Dynamist Blog

STRATEGIC MISMATCH

I'll let Mickey Kaus, Andrew Sullivan, and, of course, Romensko flood the zone with all the charges, countercharges, and ongoing angst roiling the NYT. I write for the Times, so I have a sort of conflict of interest, and, more important, I haven't got any more clue than you do what's going on. I just know what I read on the Internet (that, and the fact that Times staffers are having a very hard time getting any work done these days).

I'll just add a strategic point, the kind of thing they teach in business school. If you are going to adopt a strategy to be a national newspaper, you must add the capabilities to be a national newspaper. That doesn't mean parachuting in reporters from Manhattan to interview a few natives and report back on their peculiar habits. It means having lots of well-staffed bureaus and, if necessary, credited stringers. It also means breaking out of a worldview that considers Manhattan normal and every other place weird.

The truth is that the NYT is not a national newspaper. It is the New York Times (more accurately, The Manhattan South of Harlem Times). It assumes its readers have the prejudices of well-educated, affluent Manhattanites, and it staffs, writes, and edits accordingly. To take an apolitical example, from a national perspective, the Times business pages grossly overcover the media business. From a Manhattan perspective, that makes perfect sense.

There is nothing wrong with this strategy, but it is a different strategy from the stated one of being a national paper. The mismatch between strategy and capabilities seems to account for many of the paper's current managerial problems, including the seeming inability of editors to keep track of exactly when and where reporters travel.

A "national" newspaper written for Manhattanites inevitably has blindspots, which show up particularly in its feature coverage. The great Lileks put it oh-so-well in yesterday's must-read Bleat:

Right before I woke up I dreamed I had an assignment: write a bad feature story in the style of the New York Times. When I woke I had the last sentence still in my head; I stumbled next door to the studio, woke up the Mac, and typed this sentence:

Over in the field, a hound was hunched over excreting a "striver," the local's [sic] term for the hard, elegantly tapered stools for which the wild dogs are renowned.

It has it all! It has a field, which is always a sign that the urban reporter is braving the flat & empty lands of America. It has a word known only to the locals, and the locals are always the real subject of the piece. Every East Coast story on Midwestern people feels like they're writing about pygmies. Doesn't matter if the story's about clothing, or music, or nose-bones; beneath it all is the writer's underlying inability to forget that these are pygmies, for God's sake.
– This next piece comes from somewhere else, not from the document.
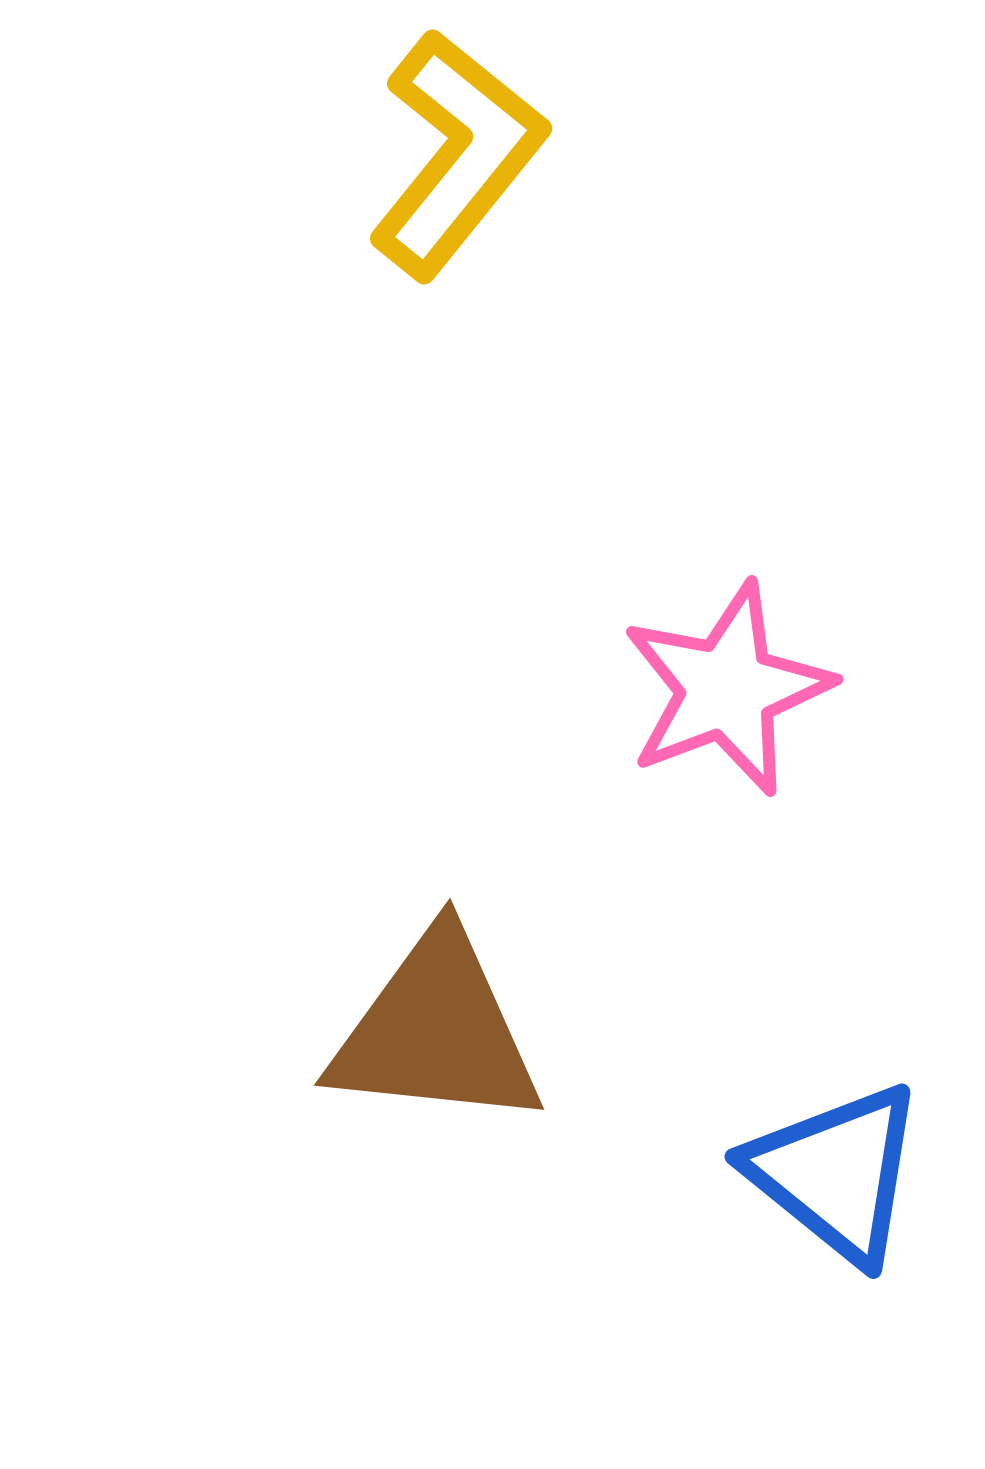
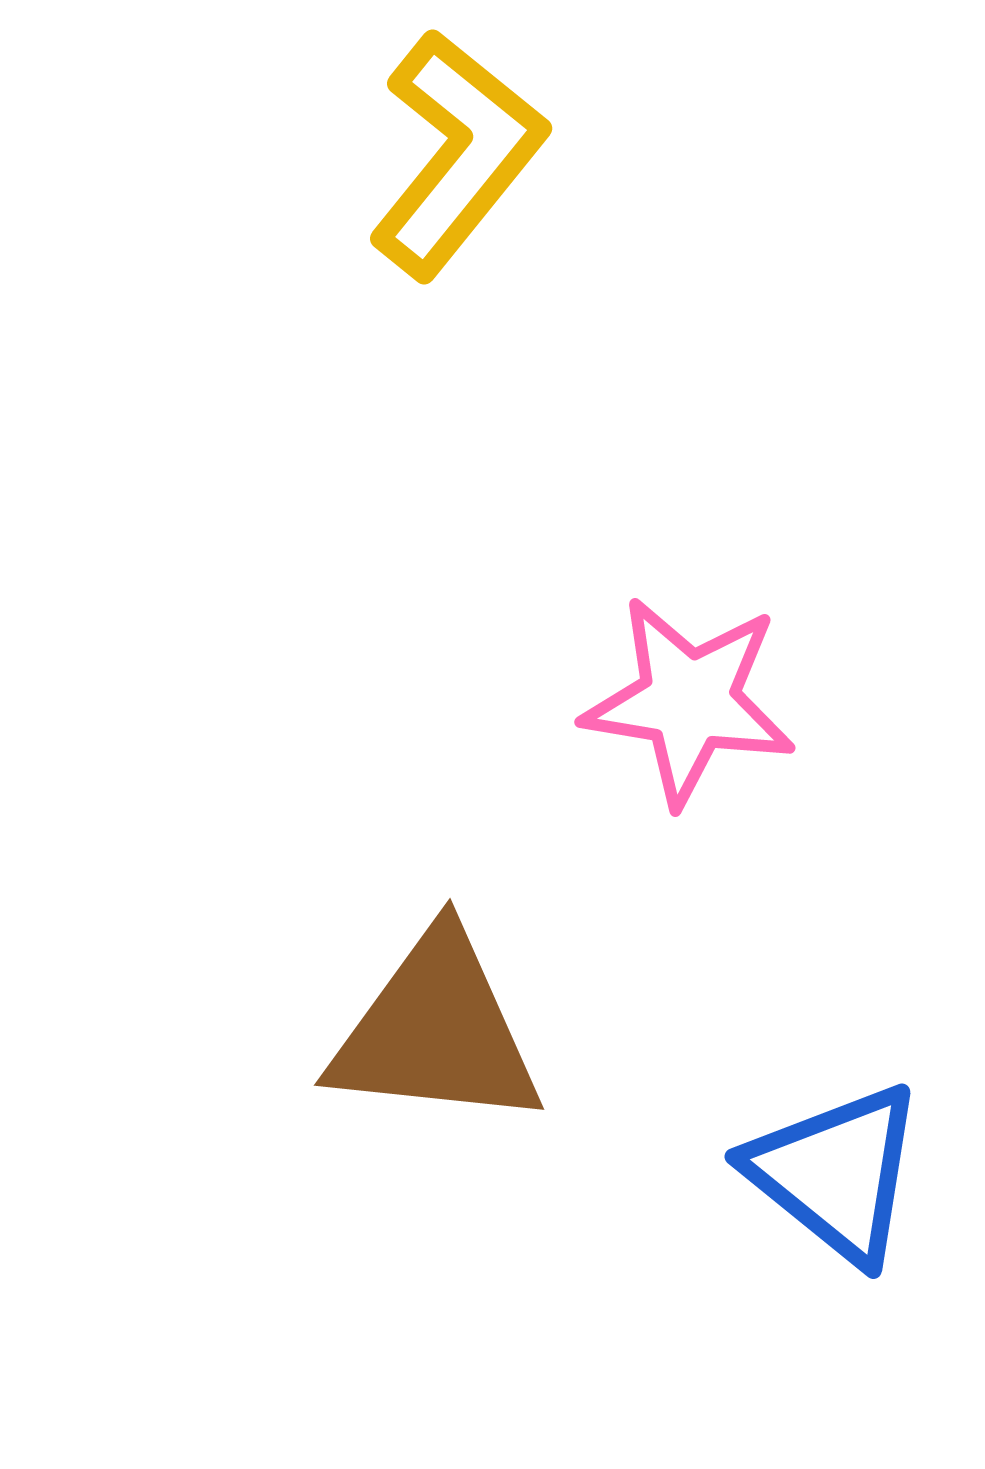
pink star: moved 38 px left, 12 px down; rotated 30 degrees clockwise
And they're so cute!

As a friend of mine said when serving as a southern bureau chief for a real national newspaper, New York editors tend to want only stories about "racism or eating dirt." Out of L.A., they want wacky California stories and Hollywood. Out of the Midwest, they apparently want Heartland nostalgia.

Which brings me to the mostly unrelated question of why so many Times watchers are harping on Rick Bragg's relation to Howell Raines as a "fellow southerner." Are there really only two southerners at the Times? If so, there's something wrong with the paper. (Southerners have, if anything, a disproportionate tendency to pursue journalism careers.) If not, there's something wrong with the people who harp on that connection. Would they have written "fellow Jew" or "fellow Irish Catholic," or "fellow Harvard grad"? Ethnicity can be a common bond, but only to a limited degree. There are millions of people in the South. They don't all know each other or even get along.